What technologies are “cognitive”?

“Cognitive technologies” include machine learning, deep learning neural networks, natural language processing, rule engines, robotic process automation, and combinations of these capabilities for higher-level applications.

Robotic process automation (RPA) – RPA is software that automates repetitive, rules-based processes usually performed by people sitting in front of computers. By interacting with applications just as humans would, software robots can open email attachments, complete e-forms, record, and re-key data, and perform other tasks that mimic human action.

Computer vision – Computer vision is the ability to extract meaning and intent out of visual elements, whether characters (in the case of document digitization), or the categorization of content in images such as faces, objects, scenes, and activities.

Machine learning (ML) – Machine learning is the ability of statistical models to develop capabilities and improve their performance over time without the need to follow explicitly programmed instructions.

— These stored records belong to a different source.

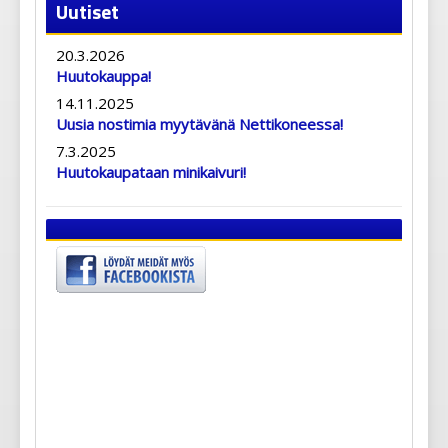
Uutiset
20.3.2026
Huutokauppa!
14.11.2025
Uusia nostimia myytävänä Nettikoneessa!
7.3.2025
Huutokaupataan minikaivuri!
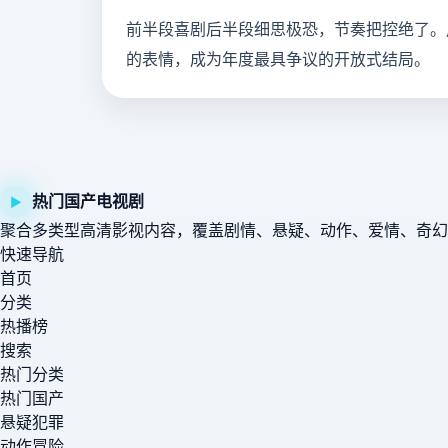
前半段喜剧后半段细思极恐，节奏把控绝了。
的表情，成为年度最具争议的开放式结局。
热门国产电视剧
▶
聚合多类型高清影视内容，覆盖剧情、悬疑、动作、爱情、奇幻
快速导航
首页
分类
热播榜
搜索
热门分类
热门国产
悬疑犯罪
动作冒险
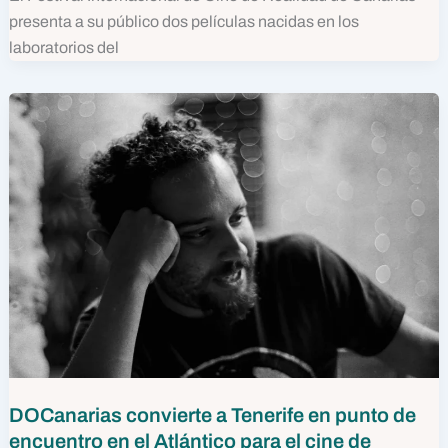
presenta a su público dos películas nacidas en los
laboratorios del
DOCanarias convierte a Tenerife en punto de
encuentro en el Atlántico para el cine de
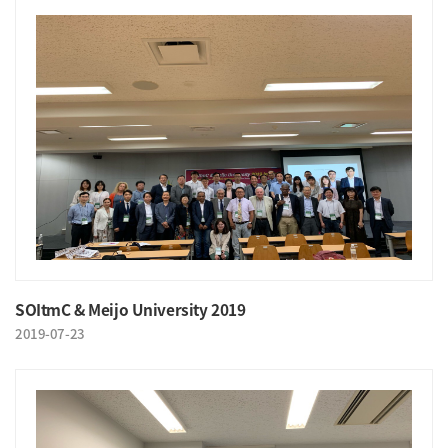
SOItmC & Meijo University 2019
2019-07-23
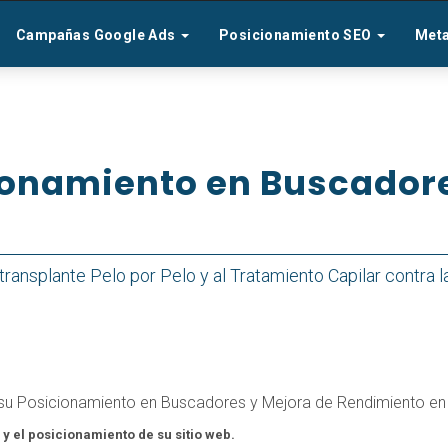
Campañas Google Ads
Posicionamiento SEO
Met
cionamiento en Buscadore
nsplante Pelo por Pelo y al Tratamiento Capilar contra la
 su Posicionamiento en Buscadores y Mejora de Rendimiento en
y el posicionamiento de su sitio web.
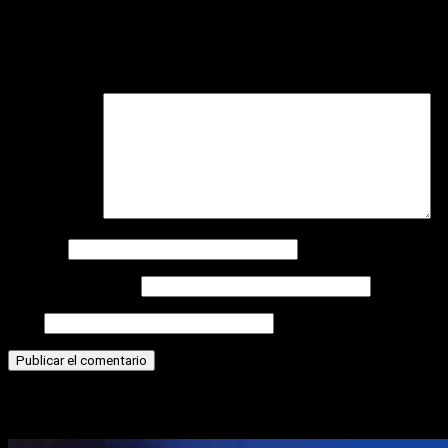
Deja una respuesta
Tu dirección de correo electrónico no será publicada.
Los
campos obligatorios están marcados con
*
Comentario
*
Nombre
Correo electrónico
Web
Historias relacionadas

Natural language processing/generation (NLP/G) – NLP is the ability to extract or generate meaning and intent from the text in a readable, stylistically natural, and grammatically correct form.

Speech recognition – Speech recognition is the ability to automatically and accurately recognize and transcribe human speech.

Rules-based systems – Rule-based system is the ability to use databases of knowledge and rules to automate the process of making inferences about information.

Deep learning – Deep learning is a relatively complex form of machine learning involving neural networks, with many layers of abstract variables. Deep learning models are excellent for image and speech recognition but are difficult or impossible for humans to interpret.

Physical robots – Physical robots can perform many different tasks in unpredictable environments, often in collaboration with human workers. The broader field of robotics is embracing cognitive technologies to create robots that can work alongside, interact with, assist, or entertain people.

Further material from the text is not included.